### Task details:
Going line by line through the entries below, note each one with "height", then report how many there are and nothing else.

Stored items:
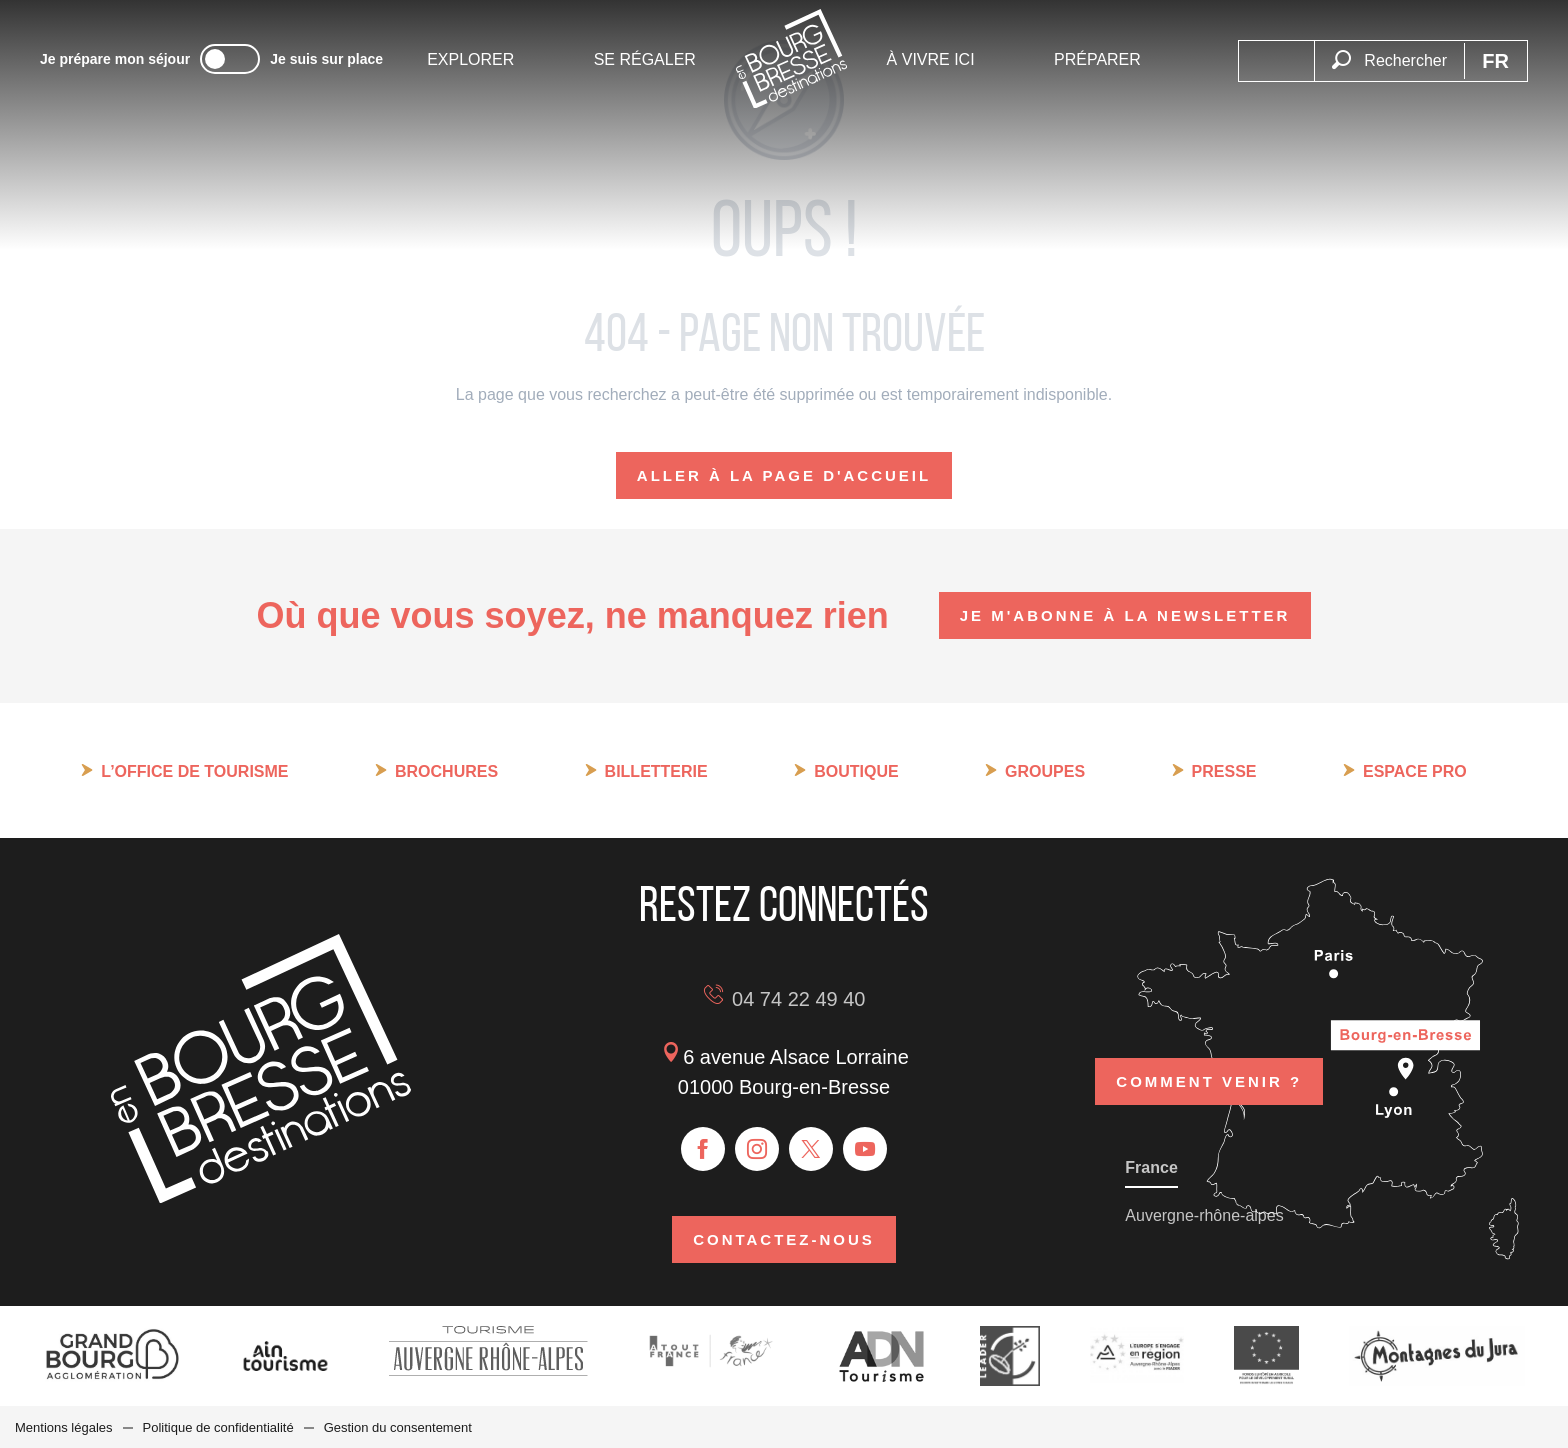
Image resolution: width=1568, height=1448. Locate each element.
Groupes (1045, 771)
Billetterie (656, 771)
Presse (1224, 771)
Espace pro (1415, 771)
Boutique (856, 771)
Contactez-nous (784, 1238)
--
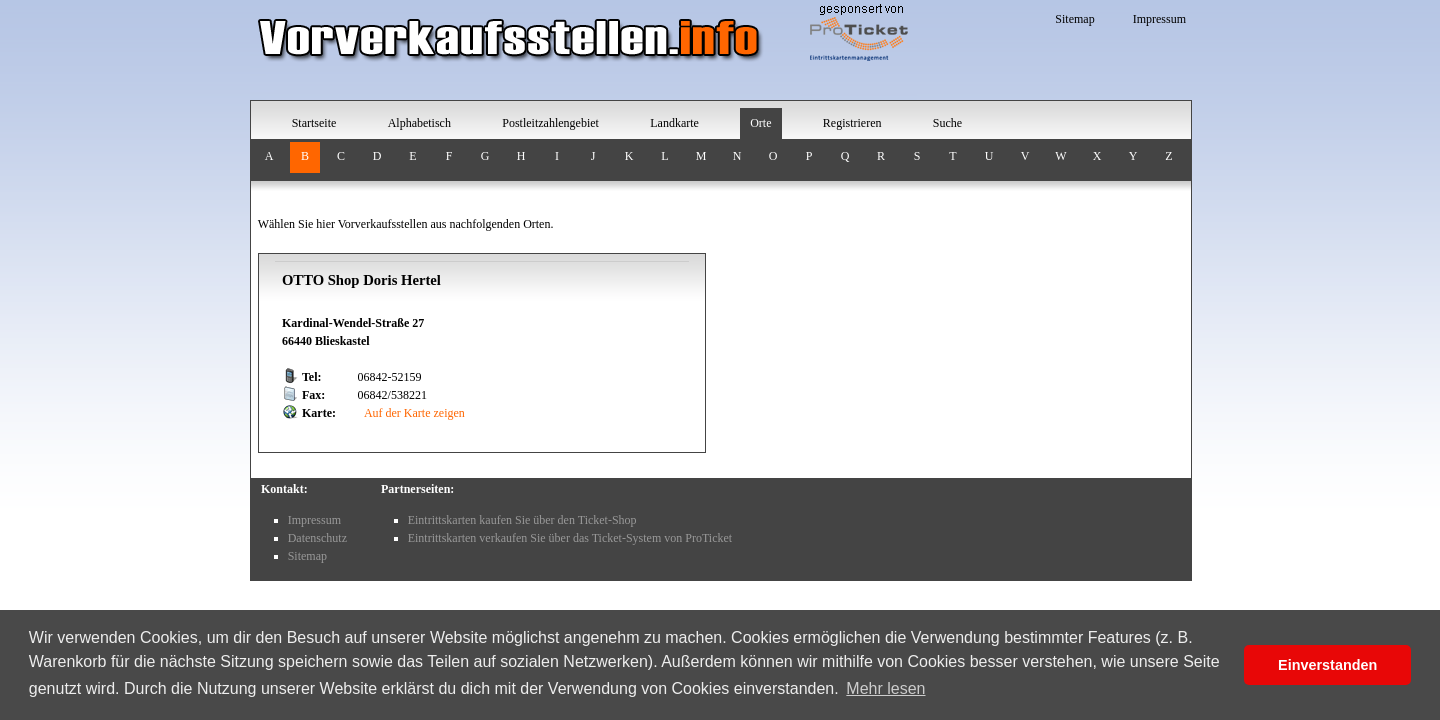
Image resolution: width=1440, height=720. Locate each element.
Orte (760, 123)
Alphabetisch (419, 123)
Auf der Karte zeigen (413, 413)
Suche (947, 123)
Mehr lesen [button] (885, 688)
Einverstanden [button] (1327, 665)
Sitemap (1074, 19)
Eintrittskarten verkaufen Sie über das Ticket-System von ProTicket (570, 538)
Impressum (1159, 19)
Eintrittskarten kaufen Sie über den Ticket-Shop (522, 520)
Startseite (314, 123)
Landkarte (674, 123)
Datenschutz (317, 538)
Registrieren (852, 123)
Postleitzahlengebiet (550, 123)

### Solution to this task:
2